Indian refiners are set to reduce the number of spot market tenders for crude oil purchases next month as Russian supplies recover, according to a report by Reuters. Previously, Bharat Petroleum’s Chief Financial Officer disclosed that intermediaries supplying Russian oil halted cargo offers after the Biden administration imposed sanctions targeting Russian producers, tankers, and insurers. These sanctions affected Surgutneftgas and Gazprom Neft, two major Russian oil firms responsible for 25% of the country’s oil exports. In 2024, the two companies shipped an average of 970,000 barrels per day. Bharat Petroleum and other state-run refiners in India typically acquire Russian oil through the spot market, mainly via traders.
Freight costs for shipping Russian Urals crude from Baltic ports to India surged by 20% in February, reaching $7 million to $8 million per voyage, following the new U.S. sanctions on Russian crude. Reuters calculations indicate that Russia’s provisional February loading plan for western ports was revised upward by 19% to 1.9 million barrels per day. Meanwhile, Russian refineries are increasing crude oil processing to boost fuel exports despite the fresh sanctions.
Last month, India committed to increasing oil and gas imports from the U.S. as part of efforts to address the trade imbalance between the two countries.
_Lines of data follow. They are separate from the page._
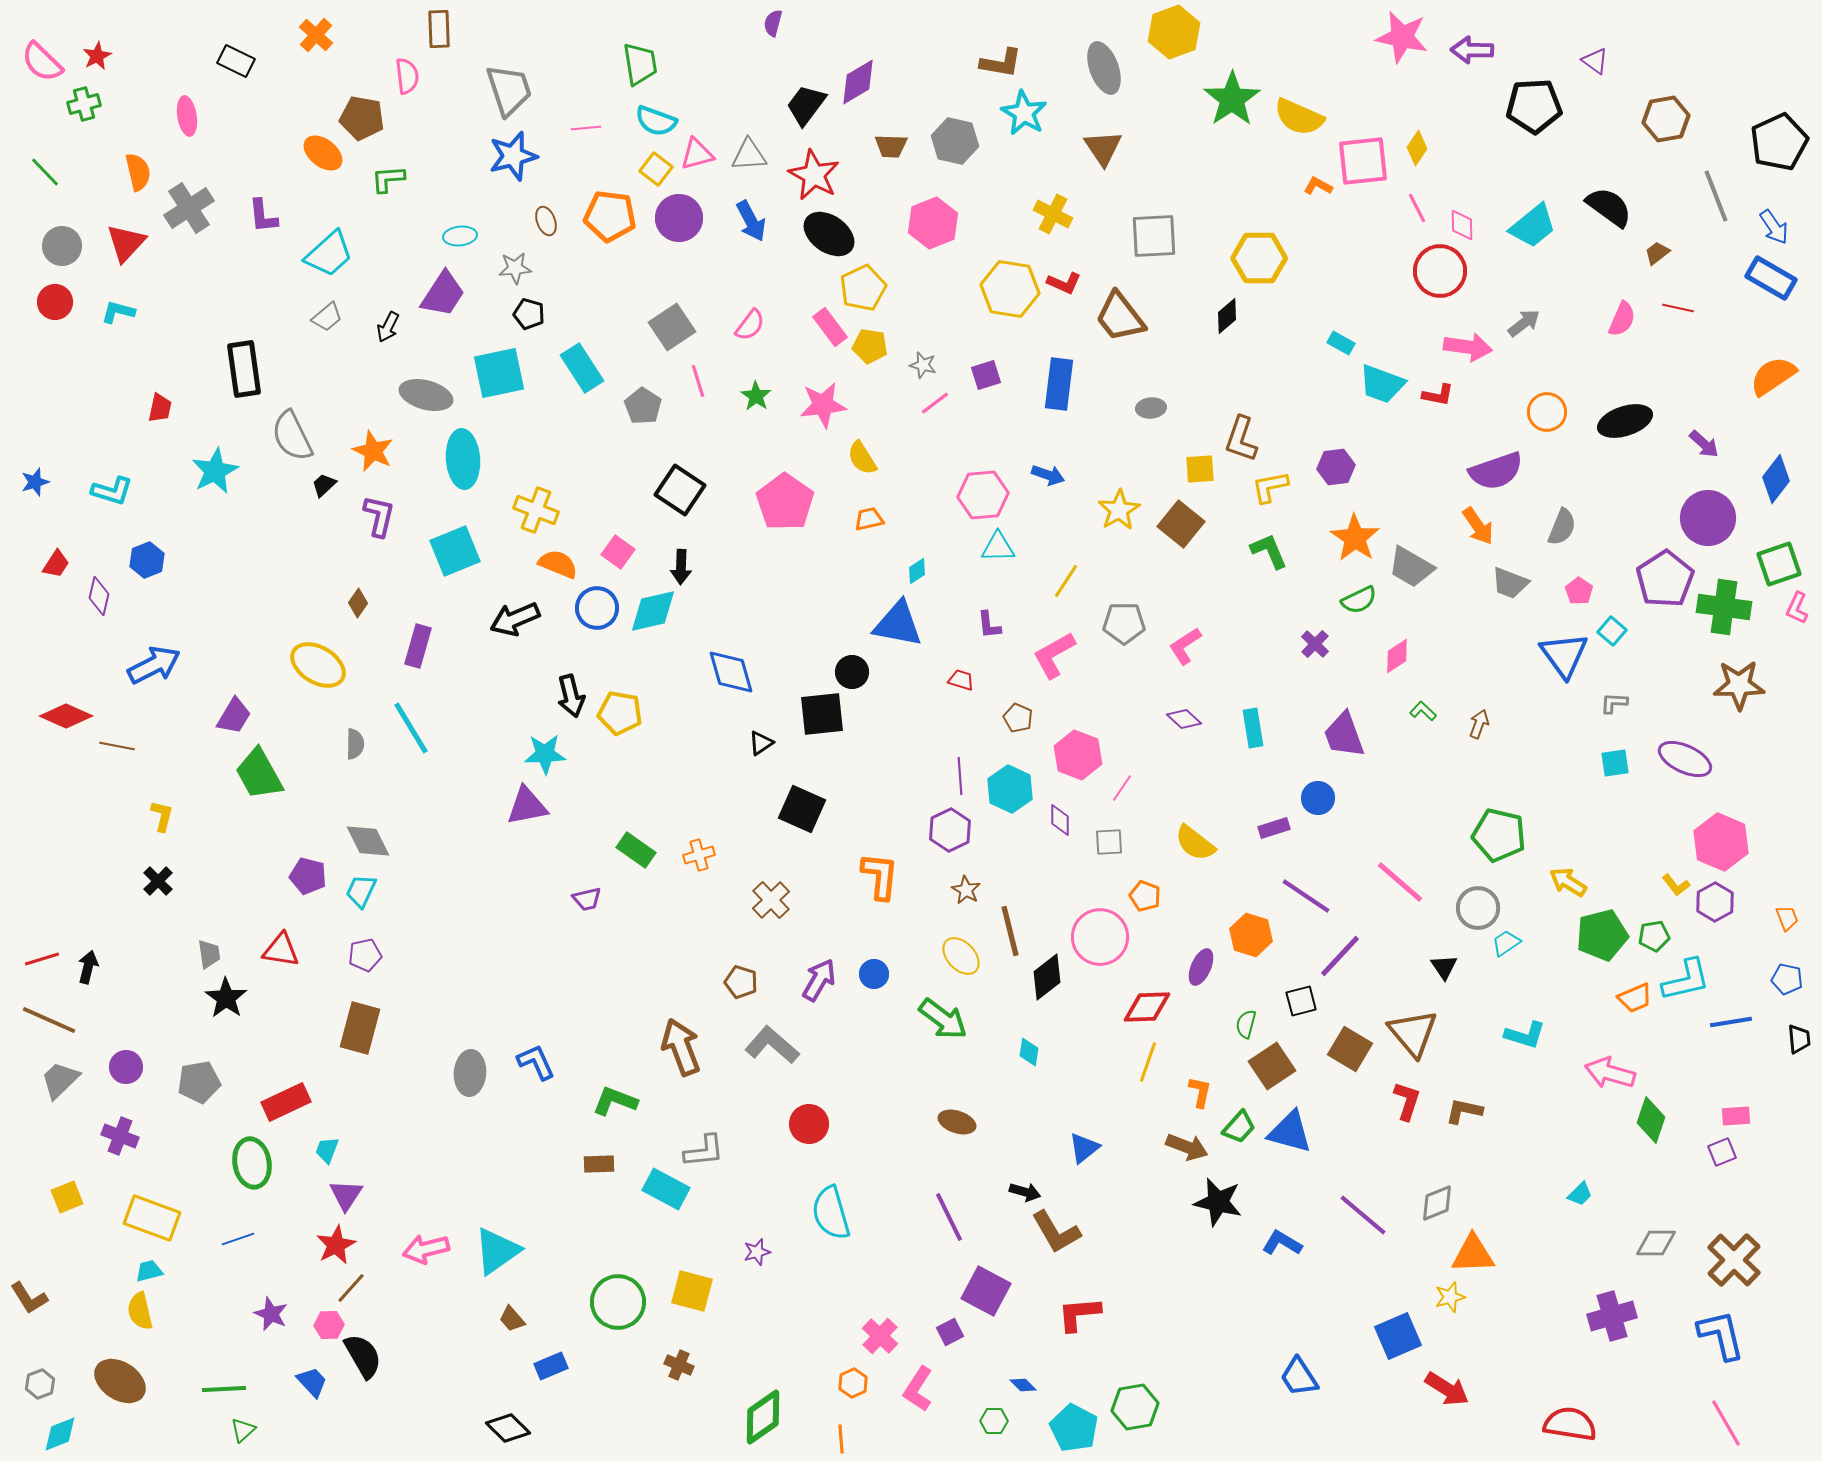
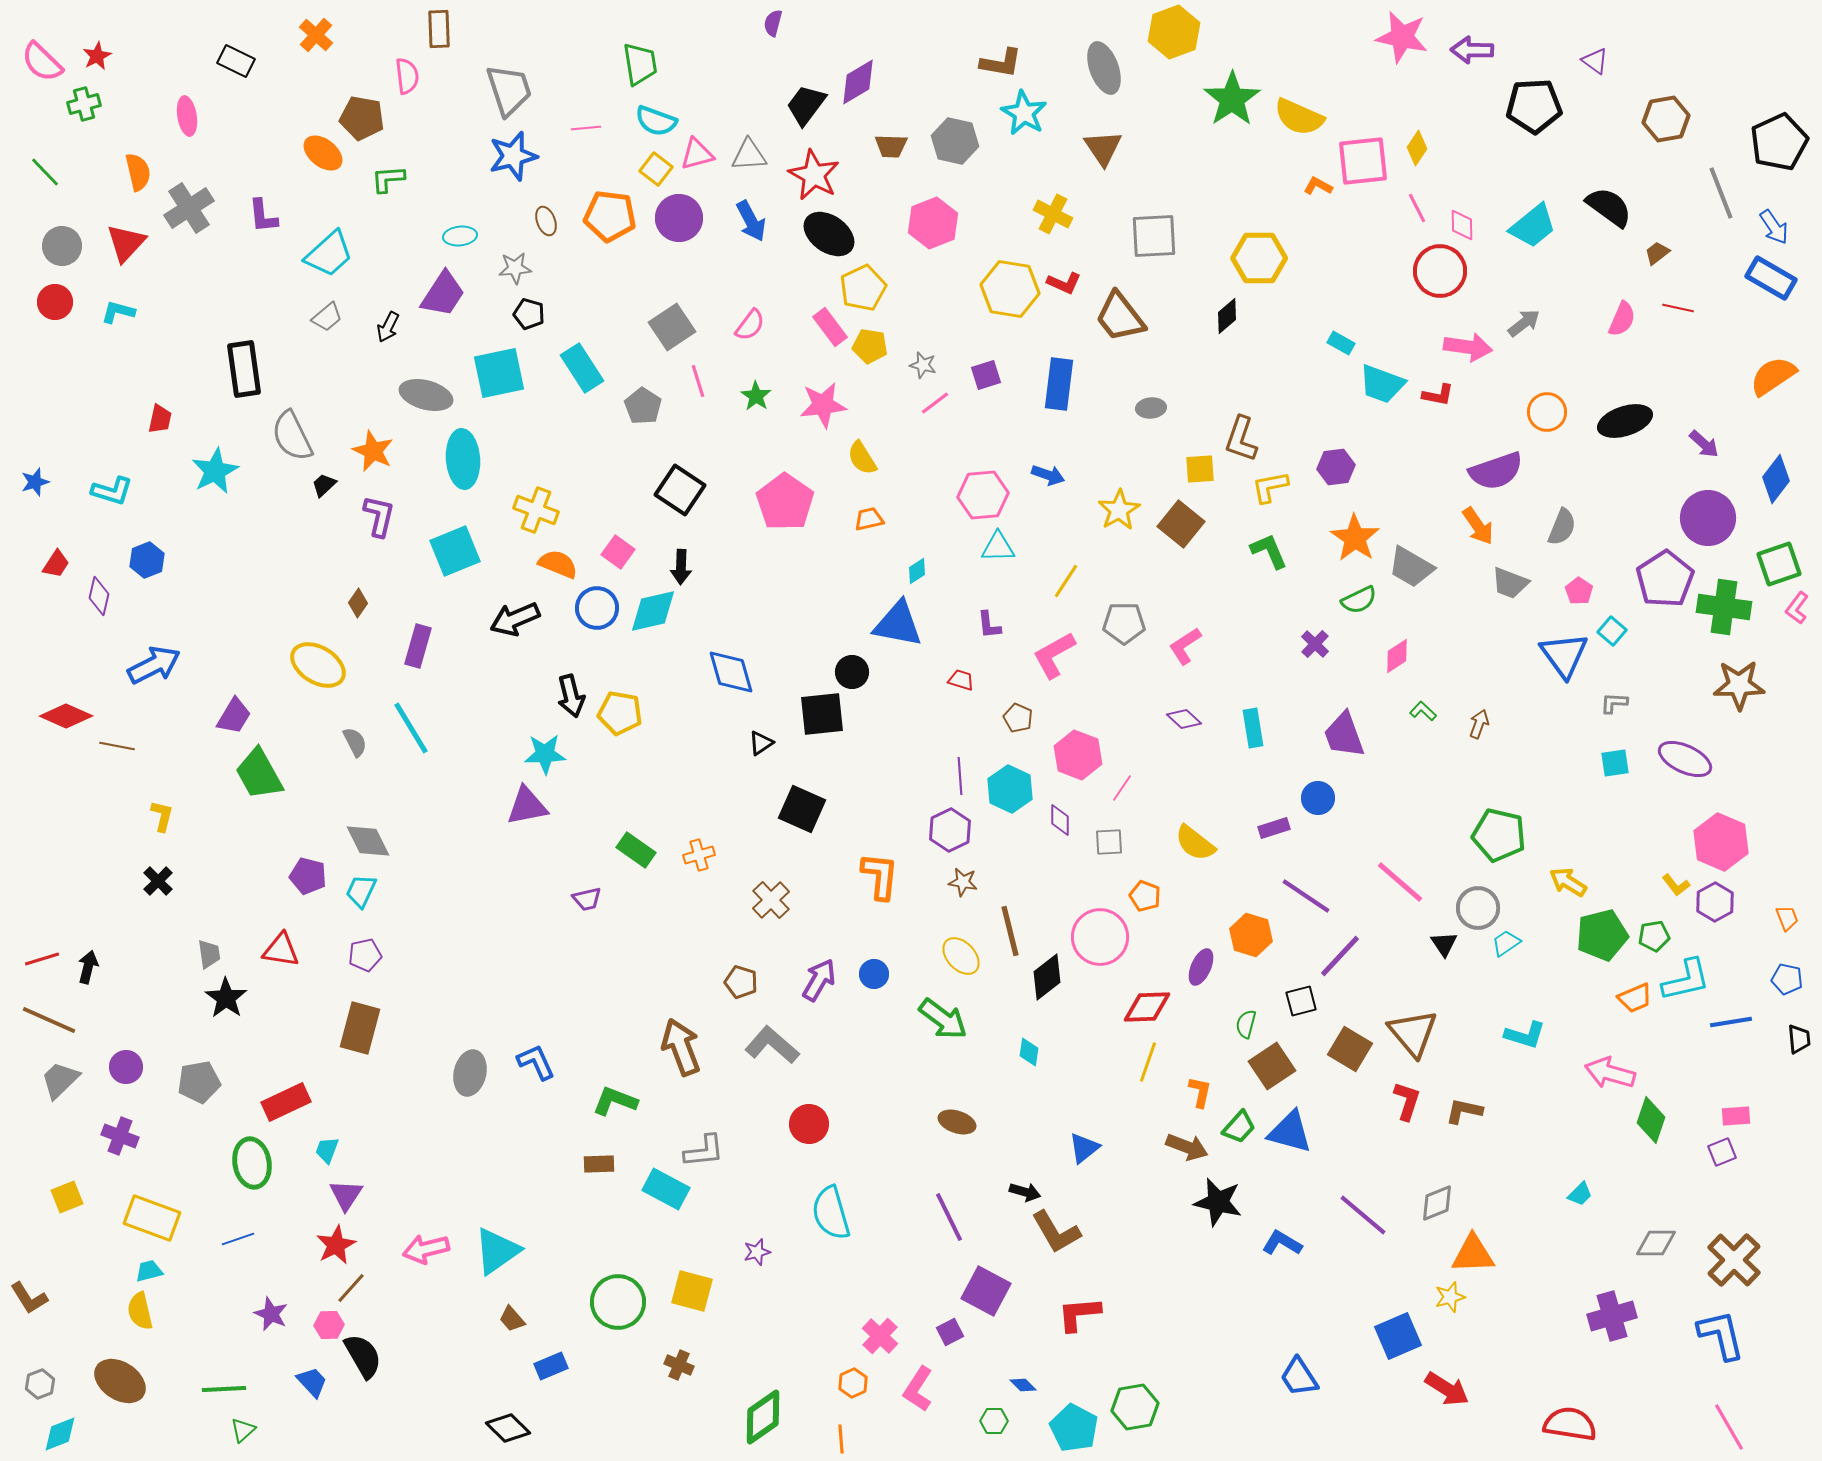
gray line at (1716, 196): moved 5 px right, 3 px up
red trapezoid at (160, 408): moved 11 px down
pink L-shape at (1797, 608): rotated 12 degrees clockwise
gray semicircle at (355, 744): moved 2 px up; rotated 28 degrees counterclockwise
brown star at (966, 890): moved 3 px left, 8 px up; rotated 20 degrees counterclockwise
black triangle at (1444, 967): moved 23 px up
gray ellipse at (470, 1073): rotated 9 degrees clockwise
pink line at (1726, 1423): moved 3 px right, 4 px down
This pledge followed a visit by Prime Minister Narendra Modi to the U.S., where he met with President Joe Biden.
In another development, India’s oil demand growth in 2024 has outpaced China’s for the first time and is expected to do so again in 2025. According to Kang Wu, global head of macro and oil demand research at SPGCI, India’s oil demand grew by 180,000 barrels per day this year, surpassing China’s 148,000 barrels per day increase. Projections suggest that India’s oil demand will rise by 3.2% year-over-year in 2025, compared to China’s expected 1.7% growth rate.